Nudge interventions – behaviorally-motivated design changes with no financial incentives – have quickly expanded from academic studies to larger implementation in so-called Nudge Units in governments. This provides an opportunity to compare interventions in research studies, versus at scale. We assemble a unique data set of 126 RCTs covering over 23 million individuals, including all trials run by two of the largest Nudge Units in the United States. We compare these trials to a separate sample of nudge trials published in academic journals from two recent meta-analyses. In papers published in academic journals, the average impact of a nudge is very large – an 8.7 percentage point take-up effect, a 33.5% increase over the average control. In the Nudge Unit trials, the average impact is still sizable and highly statistically significant, but smaller at 1.4 percentage points, an 8.1% increase. We consider five potential channels for this gap: statistical power, selective publication, academic involvement, differences in trial features and in nudge features. Publication bias in the academic journals, exacerbated by low statistical power, can account for the full difference in effect sizes. Academic involvement does not account for the difference. Different features of the nudges, such as in-person versus letter-based communication, likely reflecting institutional constraints, can partially explain the different effect sizes. We conjecture that larger sample sizes and institutional constraints, which play an important role in our setting, are relevant in other at-scale implementations. Finally, we compare these results to the predictions of academics and practitioners. Most forecasters overestimate the impact for the Nudge Unit interventions, though nudge practitioners are almost perfectly calibrated. Joint paper with Elizabeth Linos (University of California, Berkeley, United States).

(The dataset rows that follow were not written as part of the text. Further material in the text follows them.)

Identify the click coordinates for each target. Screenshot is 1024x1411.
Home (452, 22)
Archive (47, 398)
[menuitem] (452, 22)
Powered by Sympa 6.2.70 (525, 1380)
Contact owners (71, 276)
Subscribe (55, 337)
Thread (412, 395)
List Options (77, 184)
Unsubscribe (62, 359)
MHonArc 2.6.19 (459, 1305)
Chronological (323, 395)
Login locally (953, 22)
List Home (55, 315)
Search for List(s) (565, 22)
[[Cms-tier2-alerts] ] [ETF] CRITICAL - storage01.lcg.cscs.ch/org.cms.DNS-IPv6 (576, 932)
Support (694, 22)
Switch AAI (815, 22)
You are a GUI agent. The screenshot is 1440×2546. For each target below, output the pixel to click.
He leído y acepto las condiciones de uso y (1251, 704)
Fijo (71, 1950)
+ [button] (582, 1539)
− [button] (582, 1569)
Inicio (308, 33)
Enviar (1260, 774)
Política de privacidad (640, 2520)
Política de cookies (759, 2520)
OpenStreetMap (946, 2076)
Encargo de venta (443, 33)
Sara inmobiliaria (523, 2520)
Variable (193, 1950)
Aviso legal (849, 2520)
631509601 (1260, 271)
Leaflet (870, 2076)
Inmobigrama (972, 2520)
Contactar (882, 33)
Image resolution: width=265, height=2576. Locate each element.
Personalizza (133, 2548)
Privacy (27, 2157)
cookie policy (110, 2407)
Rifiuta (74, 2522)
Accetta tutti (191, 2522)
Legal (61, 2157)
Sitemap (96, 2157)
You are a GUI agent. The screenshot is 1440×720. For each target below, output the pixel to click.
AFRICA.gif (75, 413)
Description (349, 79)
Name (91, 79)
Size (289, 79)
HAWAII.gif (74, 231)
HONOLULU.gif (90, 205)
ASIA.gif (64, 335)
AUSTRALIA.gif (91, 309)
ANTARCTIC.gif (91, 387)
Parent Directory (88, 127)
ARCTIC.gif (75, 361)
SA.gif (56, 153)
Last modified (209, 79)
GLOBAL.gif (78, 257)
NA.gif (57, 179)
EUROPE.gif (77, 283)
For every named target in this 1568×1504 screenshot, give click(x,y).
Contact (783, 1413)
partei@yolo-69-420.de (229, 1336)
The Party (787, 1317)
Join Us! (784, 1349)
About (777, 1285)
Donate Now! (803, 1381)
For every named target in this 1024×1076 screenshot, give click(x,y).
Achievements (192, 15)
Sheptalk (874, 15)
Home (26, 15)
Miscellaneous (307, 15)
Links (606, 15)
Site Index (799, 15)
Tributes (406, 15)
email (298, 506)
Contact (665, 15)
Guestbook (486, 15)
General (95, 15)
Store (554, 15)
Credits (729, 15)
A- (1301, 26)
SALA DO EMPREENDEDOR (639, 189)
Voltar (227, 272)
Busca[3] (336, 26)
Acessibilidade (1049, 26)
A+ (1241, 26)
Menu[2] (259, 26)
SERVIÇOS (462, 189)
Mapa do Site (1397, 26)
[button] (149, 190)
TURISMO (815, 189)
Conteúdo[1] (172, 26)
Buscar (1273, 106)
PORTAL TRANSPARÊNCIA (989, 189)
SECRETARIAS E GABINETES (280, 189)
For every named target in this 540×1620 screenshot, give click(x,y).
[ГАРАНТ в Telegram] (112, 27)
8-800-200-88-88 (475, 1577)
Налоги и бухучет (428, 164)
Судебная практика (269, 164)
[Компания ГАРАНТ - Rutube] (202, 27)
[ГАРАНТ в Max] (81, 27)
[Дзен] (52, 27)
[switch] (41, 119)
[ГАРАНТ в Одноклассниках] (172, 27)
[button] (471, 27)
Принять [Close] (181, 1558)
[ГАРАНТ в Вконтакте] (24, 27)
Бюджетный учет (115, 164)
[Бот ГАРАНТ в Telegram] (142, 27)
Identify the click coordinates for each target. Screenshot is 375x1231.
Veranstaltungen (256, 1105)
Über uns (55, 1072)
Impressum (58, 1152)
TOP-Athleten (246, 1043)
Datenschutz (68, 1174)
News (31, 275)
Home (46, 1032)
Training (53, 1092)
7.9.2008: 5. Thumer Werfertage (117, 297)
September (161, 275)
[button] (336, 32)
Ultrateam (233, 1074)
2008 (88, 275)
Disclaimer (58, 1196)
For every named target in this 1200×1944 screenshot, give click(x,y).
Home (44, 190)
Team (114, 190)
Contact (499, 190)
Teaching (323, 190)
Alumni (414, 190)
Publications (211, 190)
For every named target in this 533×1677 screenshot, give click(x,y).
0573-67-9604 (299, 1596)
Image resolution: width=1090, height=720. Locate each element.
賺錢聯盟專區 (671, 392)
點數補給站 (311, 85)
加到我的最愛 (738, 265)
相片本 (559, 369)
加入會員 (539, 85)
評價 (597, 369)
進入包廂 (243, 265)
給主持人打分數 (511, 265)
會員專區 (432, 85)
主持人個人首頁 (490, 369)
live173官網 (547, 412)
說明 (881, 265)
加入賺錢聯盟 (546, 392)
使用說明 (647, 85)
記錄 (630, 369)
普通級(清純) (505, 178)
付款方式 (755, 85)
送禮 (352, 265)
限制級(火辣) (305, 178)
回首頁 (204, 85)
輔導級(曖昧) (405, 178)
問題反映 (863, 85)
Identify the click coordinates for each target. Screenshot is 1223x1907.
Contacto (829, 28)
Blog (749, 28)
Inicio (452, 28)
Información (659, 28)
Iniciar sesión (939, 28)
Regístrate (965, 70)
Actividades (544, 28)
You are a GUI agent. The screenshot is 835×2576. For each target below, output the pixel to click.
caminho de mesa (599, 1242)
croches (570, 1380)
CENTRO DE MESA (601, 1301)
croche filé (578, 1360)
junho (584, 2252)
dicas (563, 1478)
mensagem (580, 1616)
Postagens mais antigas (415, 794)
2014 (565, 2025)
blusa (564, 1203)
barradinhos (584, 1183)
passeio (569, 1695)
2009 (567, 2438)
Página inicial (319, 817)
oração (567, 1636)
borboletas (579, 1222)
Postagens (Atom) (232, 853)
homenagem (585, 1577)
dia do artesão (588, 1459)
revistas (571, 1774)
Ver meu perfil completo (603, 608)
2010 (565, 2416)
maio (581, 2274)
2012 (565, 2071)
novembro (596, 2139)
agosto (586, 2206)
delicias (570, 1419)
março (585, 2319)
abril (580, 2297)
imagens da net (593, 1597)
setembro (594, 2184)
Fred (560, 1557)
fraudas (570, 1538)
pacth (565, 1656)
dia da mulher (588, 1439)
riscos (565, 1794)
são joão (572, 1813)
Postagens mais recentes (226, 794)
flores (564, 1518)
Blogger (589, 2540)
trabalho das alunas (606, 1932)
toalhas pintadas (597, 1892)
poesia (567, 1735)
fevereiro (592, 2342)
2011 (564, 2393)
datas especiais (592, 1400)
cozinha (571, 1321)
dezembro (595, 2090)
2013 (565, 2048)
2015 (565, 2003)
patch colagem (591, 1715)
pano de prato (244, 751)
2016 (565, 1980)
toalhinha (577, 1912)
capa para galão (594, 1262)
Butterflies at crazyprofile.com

View full paper here: https://eml.berkeley.edu/~sdellavi/wp/NudgeToScale2020-07-06.pdf

Biography

Stefano DellaVigna (2002 Ph.D., Harvard) is the Daniel Koshland, Sr. Distinguished Professor of Economics and Professor of Business Administration at the University of California, Berkeley. He specializes in Behavioral Economics (a.k.a, Psychology and Economics) and is a co-director of the Initiative for Behavioral Economics and Finance. He has published in international journals such as the American Economic Review, the Quarterly Journal of Economics, the Journal of Finance, and the Journal of Labor Economics. He has been a Principal Investigator for an NSF Grant (2004-07), an Alfred P. Sloan Fellow for 2008-10, and is a Distinguished Teaching Award winner (2008). He was also a co-editor of the Journal of the European Economic Association (JEEA) from 2009 to 2013. His recent work has focused on (i) the economics of the media, and in particular the impact on voting (through persuasion) and the study of conflicts of interest; (ii) the design of model-based field experiments, including the role of social pressure in charitable giving and voting, and (iii) the analysis of scientific journals and in particular editorial choices; (iv) the study of reference-dependence for unemployed workers.